*Records drawn from a dataset*
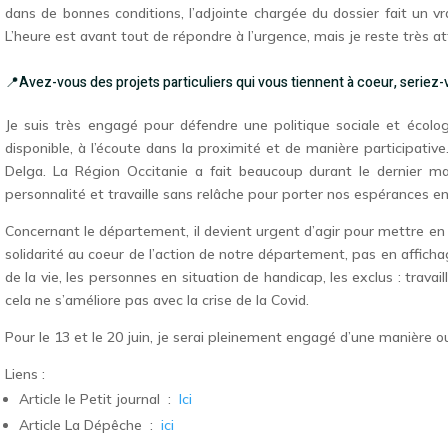
dans de bonnes conditions, l’adjointe chargée du dossier fait un 
L’heure est avant tout de répondre à l’urgence, mais je reste très 
📍Avez-vous des projets particuliers qui vous tiennent à coeur, seriez-
Je suis très engagé pour défendre une politique sociale et écolog
disponible, à l’écoute dans la proximité et de manière participativ
Delga. La Région Occitanie a fait beaucoup durant le dernier ma
personnalité et travaille sans relâche pour porter nos espérances e
Concernant le département, il devient urgent d’agir pour mettre e
solidarité au coeur de l’action de notre département, pas en affichag
de la vie, les personnes en situation de handicap, les exclus : tra
cela ne s’améliore pas avec la crise de la Covid.
Pour le 13 et le 20 juin, je serai pleinement engagé d’une manière o
Liens :
Article le Petit journal :
Ici
Article La Dépêche :
ici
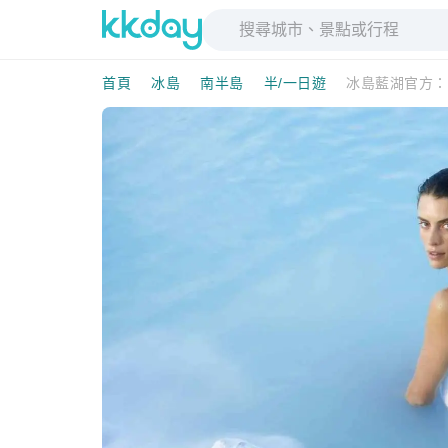
首頁
冰島
南半島
半/一日遊
冰島藍湖官方：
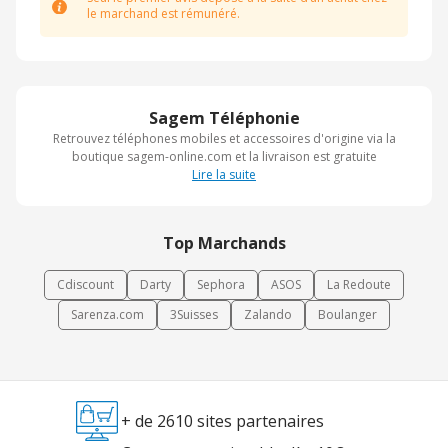
le marchand est rémunéré.
Sagem Téléphonie
Retrouvez téléphones mobiles et accessoires d'origine via la
boutique sagem-online.com et la livraison est gratuite
Lire la suite
Top Marchands
Cdiscount
Darty
Sephora
ASOS
La Redoute
Sarenza.com
3Suisses
Zalando
Boulanger
+ de 2610 sites partenaires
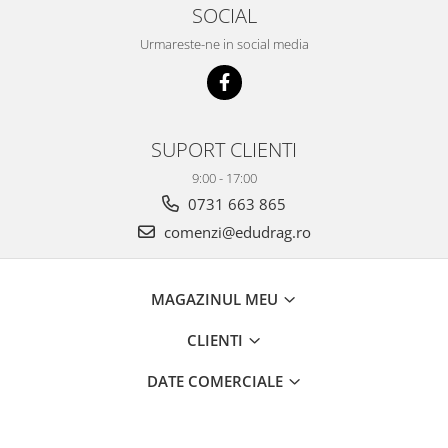
SOCIAL
Urmareste-ne in social media
SUPORT CLIENTI
9:00 - 17:00
0731 663 865
comenzi@edudrag.ro
MAGAZINUL MEU
CLIENTI
DATE COMERCIALE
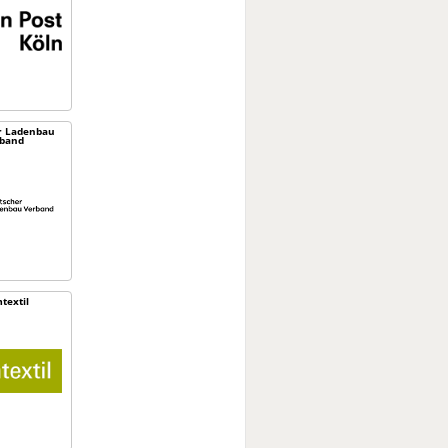
r Ladenbau
band
textil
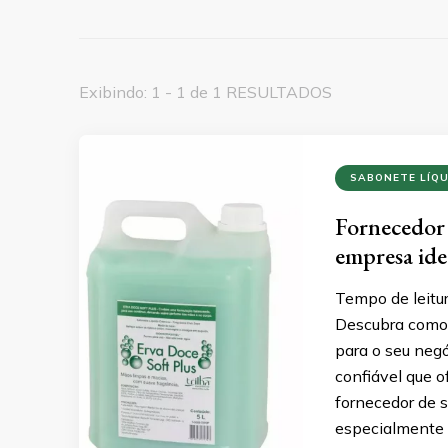
Exibindo: 1 - 1 de 1 RESULTADOS
SABONETE LÍQ
Fornecedor 
empresa ide
Tempo de leitu
Descubra como 
para o seu negó
confiável que o
fornecedor de s
especialmente 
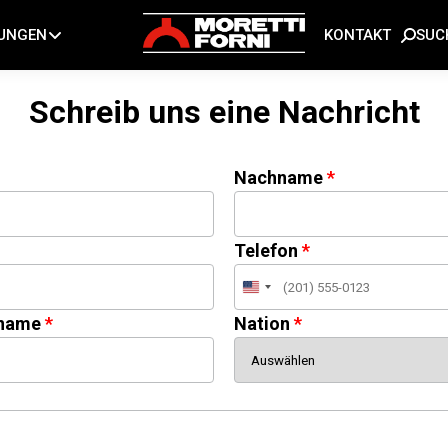
SUC
TUNGEN
KONTAKT
Schreib uns eine Nachricht
Nachname
Telefon
United
States
name
Nation
+1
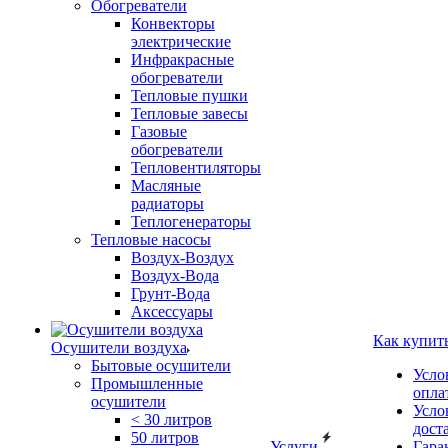
Обогреватели
Конвекторы
электрические
Инфракрасные
обогреватели
Тепловые пушки
Тепловые завесы
Газовые
обогреватели
Тепловентиляторы
Масляные
радиаторы
Теплогенераторы
Тепловые насосы
Воздух-Воздух
Воздух-Вода
Грунт-Вода
Аксессуары
Как купит
Осушители воздуха
Бытовые осушители
Усло
Промышленные
опла
осушители
Усло
< 30 литров
дост
50 литров
Услуги
Гара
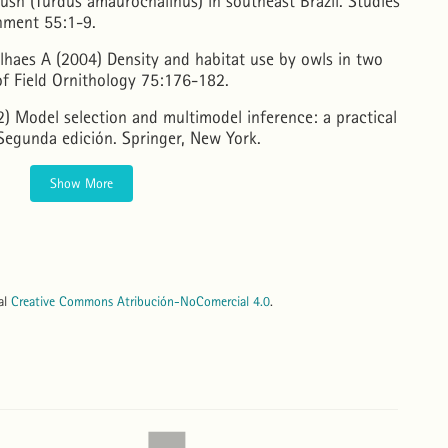
ush (Turdus amaurochalinus) in southeast Brazil. Studies
nment 55:1-9.
haes A (2004) Density and habitat use by owls in two
of Field Ornithology 75:176-182.
 Model selection and multimodel inference: a practical
Segunda edición. Springer, New York.
Show More
nal
Creative Commons Atribución-NoComercial 4.0
.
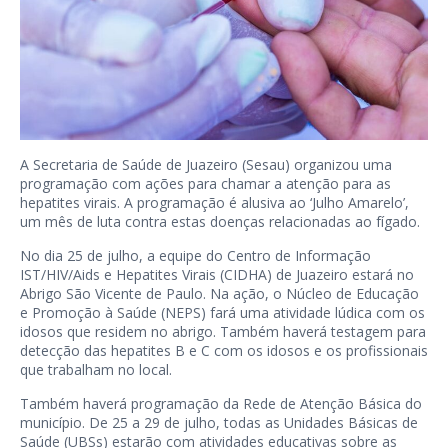
A Secretaria de Saúde de Juazeiro (Sesau) organizou uma
programação com ações para chamar a atenção para as
hepatites virais. A programação é alusiva ao ‘Julho Amarelo’,
um mês de luta contra estas doenças relacionadas ao fígado.
No dia 25 de julho, a equipe do Centro de Informação
IST/HIV/Aids e Hepatites Virais (CIDHA) de Juazeiro estará no
Abrigo São Vicente de Paulo. Na ação, o Núcleo de Educação
e Promoção à Saúde (NEPS) fará uma atividade lúdica com os
idosos que residem no abrigo. Também haverá testagem para
detecção das hepatites B e C com os idosos e os profissionais
que trabalham no local.
Também haverá programação da Rede de Atenção Básica do
município. De 25 a 29 de julho, todas as Unidades Básicas de
Saúde (UBSs) estarão com atividades educativas sobre as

*PROBLEM TO WORK ON*
Please retype all the entries word for word, omitting the pictures.

*RESPONSE AREA*
dans de bonnes conditions, l’adjointe chargée du dossier fait un 
L’heure est avant tout de répondre à l’urgence, mais je reste très 
📍Avez-vous des projets particuliers qui vous tiennent à coeur, seriez-
Je suis très engagé pour défendre une politique sociale et écolog
disponible, à l’écoute dans la proximité et de manière participativ
Delga. La Région Occitanie a fait beaucoup durant le dernier ma
personnalité et travaille sans relâche pour porter nos espérances e
Concernant le département, il devient urgent d’agir pour mettre e
solidarité au coeur de l’action de notre département, pas en affichag
de la vie, les personnes en situation de handicap, les exclus : tra
cela ne s’améliore pas avec la crise de la Covid.
Pour le 13 et le 20 juin, je serai pleinement engagé d’une manière o
Liens :
Article le Petit journal :
Ici
Article La Dépêche :
ici
首頁
冰島
南半島
半/一日遊
冰島藍湖官方：
le marchand est rémunéré.
Sagem Téléphonie
Retrouvez téléphones mobiles et accessoires d'origine via la
boutique sagem-online.com et la livraison est gratuite
Lire la suite
Top Marchands
Cdiscount
Darty
Sephora
ASOS
La Redoute
Sarenza.com
3Suisses
Zalando
Boulanger
+ de 2610 sites partenaires
SOCIAL
Urmareste-ne in social media
SUPORT CLIENTI
9:00 - 17:00
0731 663 865
comenzi@edudrag.ro
MAGAZINUL MEU
CLIENTI
DATE COMERCIALE
r Ladenbau
band
textil
Exibindo: 1 - 1 de 1 RESULTADOS
SABONETE LÍQ
Fornecedor 
empresa ide
Tempo de leitu
Descubra como 
para o seu negó
confiável que o
fornecedor de s
especialmente 
SUC
TUNGEN
KONTAKT
Schreib uns eine Nachricht
Nachname
Telefon
United
States
name
Nation
+1
Обогреватели
Конвекторы
электрические
Инфракрасные
обогреватели
Тепловые пушки
Тепловые завесы
Газовые
обогреватели
Тепловентиляторы
Масляные
радиаторы
Теплогенераторы
Тепловые насосы
Воздух-Воздух
Воздух-Вода
Грунт-Вода
Аксессуары
Как купит
Осушители воздуха
Бытовые осушители
Усло
Промышленные
опла
осушители
Усло
< 30 литров
дост
50 литров
Услуги
Гара
ush (Turdus amaurochalinus) in southeast Brazil. Studies
nment 55:1-9.
haes A (2004) Density and habitat use by owls in two
of Field Ornithology 75:176-182.
 Model selection and multimodel inference: a practical
Segunda edición. Springer, New York.
Show More
nal
Creative Commons Atribución-NoComercial 4.0
.
A Secretaria de Saúde de Juazeiro (Sesau) organizou uma
programação com ações para chamar a atenção para as
hepatites virais. A programação é alusiva ao ‘Julho Amarelo’,
um mês de luta contra estas doenças relacionadas ao fígado.
No dia 25 de julho, a equipe do Centro de Informação
IST/HIV/Aids e Hepatites Virais (CIDHA) de Juazeiro estará no
Abrigo São Vicente de Paulo. Na ação, o Núcleo de Educação
e Promoção à Saúde (NEPS) fará uma atividade lúdica com os
idosos que residem no abrigo. Também haverá testagem para
detecção das hepatites B e C com os idosos e os profissionais
que trabalham no local.
Também haverá programação da Rede de Atenção Básica do
município. De 25 a 29 de julho, todas as Unidades Básicas de
Saúde (UBSs) estarão com atividades educativas sobre as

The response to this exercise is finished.